→ **Supplied records**
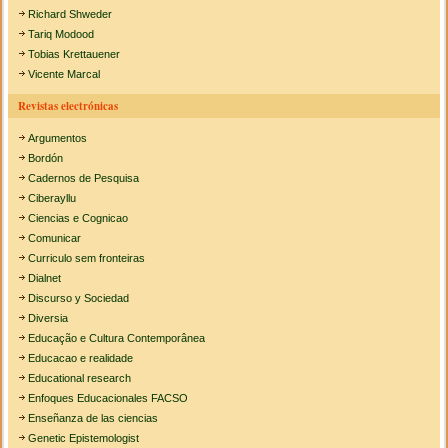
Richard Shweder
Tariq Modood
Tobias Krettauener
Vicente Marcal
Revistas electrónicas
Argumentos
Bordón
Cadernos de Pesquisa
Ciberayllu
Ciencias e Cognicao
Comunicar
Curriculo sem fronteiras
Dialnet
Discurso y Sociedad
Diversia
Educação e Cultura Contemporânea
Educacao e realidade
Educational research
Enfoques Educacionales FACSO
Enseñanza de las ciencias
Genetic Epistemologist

---

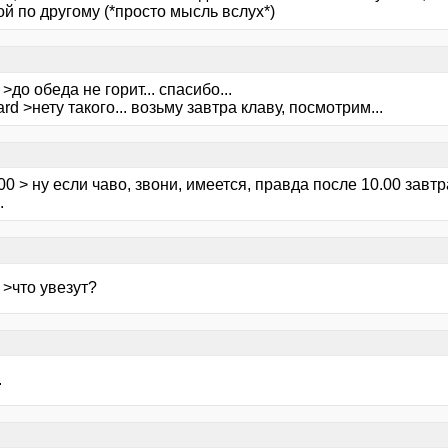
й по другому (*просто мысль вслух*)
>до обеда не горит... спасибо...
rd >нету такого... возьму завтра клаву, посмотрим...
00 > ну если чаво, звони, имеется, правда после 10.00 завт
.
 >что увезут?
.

→ **Work request**
Within the material above, transcribe exactly the lines that run from the line holding "Richard Shweder" through the line holding "Genetic Epistemologist".

→ **Reply to the exercise**
Richard Shweder
Tariq Modood
Tobias Krettauener
Vicente Marcal
Revistas electrónicas
Argumentos
Bordón
Cadernos de Pesquisa
Ciberayllu
Ciencias e Cognicao
Comunicar
Curriculo sem fronteiras
Dialnet
Discurso y Sociedad
Diversia
Educação e Cultura Contemporânea
Educacao e realidade
Educational research
Enfoques Educacionales FACSO
Enseñanza de las ciencias
Genetic Epistemologist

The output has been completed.